Data extracted from a collection:
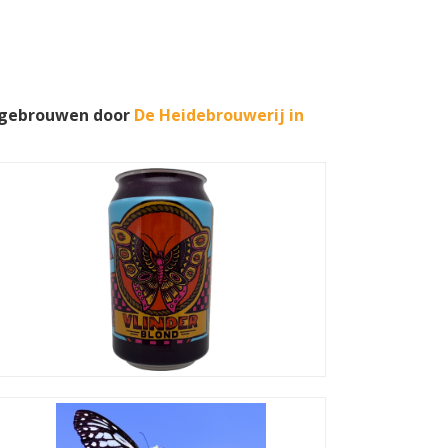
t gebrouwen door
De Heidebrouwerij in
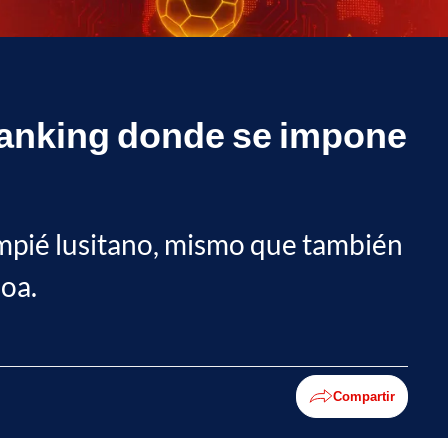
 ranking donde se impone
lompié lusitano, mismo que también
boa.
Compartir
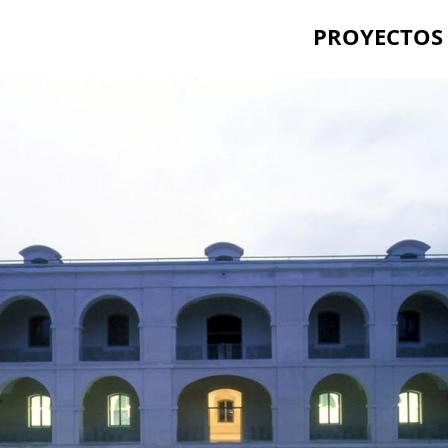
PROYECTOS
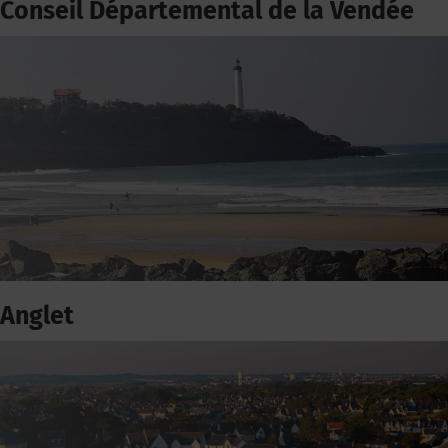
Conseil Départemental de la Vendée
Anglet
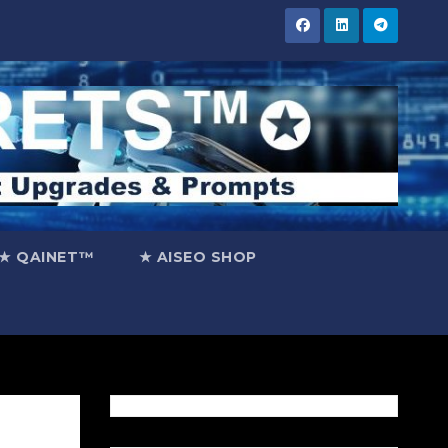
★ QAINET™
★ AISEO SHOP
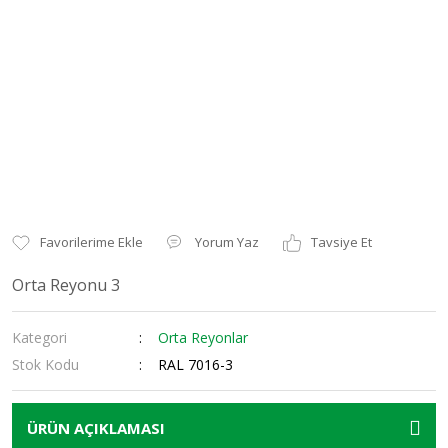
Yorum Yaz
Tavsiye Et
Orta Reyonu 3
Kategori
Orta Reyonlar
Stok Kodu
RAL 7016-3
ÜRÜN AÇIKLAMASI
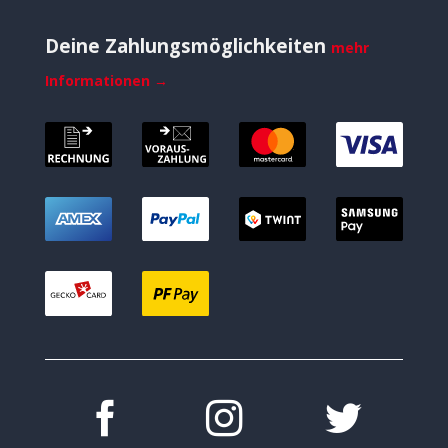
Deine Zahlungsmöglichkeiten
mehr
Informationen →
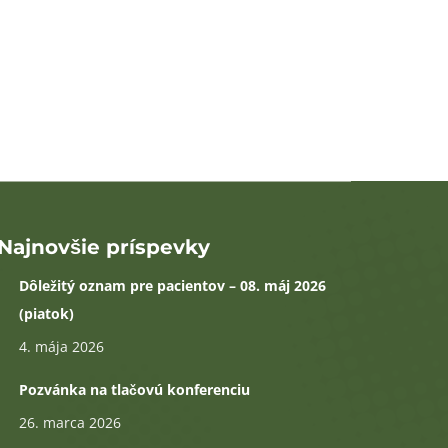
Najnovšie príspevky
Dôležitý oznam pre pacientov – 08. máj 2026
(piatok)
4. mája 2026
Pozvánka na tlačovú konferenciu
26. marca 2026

EXERCISE:
Your job is to transcribe the entries above exactly; skip the pictures.

ANSWER AREA:
t gebrouwen door
De Heidebrouwerij in
 ranking donde se impone
lompié lusitano, mismo que también
boa.
Compartir
PROYECTOS
Conseil Départemental de la Vendée
Anglet
★ QAINET™
★ AISEO SHOP
Yorum Yaz
Tavsiye Et
Orta Reyonu 3
Kategori
Orta Reyonlar
Stok Kodu
RAL 7016-3
ÜRÜN AÇIKLAMASI
Deine Zahlungsmöglichkeiten
mehr
Informationen →
Najnovšie príspevky
Dôležitý oznam pre pacientov – 08. máj 2026
(piatok)
4. mája 2026
Pozvánka na tlačovú konferenciu
26. marca 2026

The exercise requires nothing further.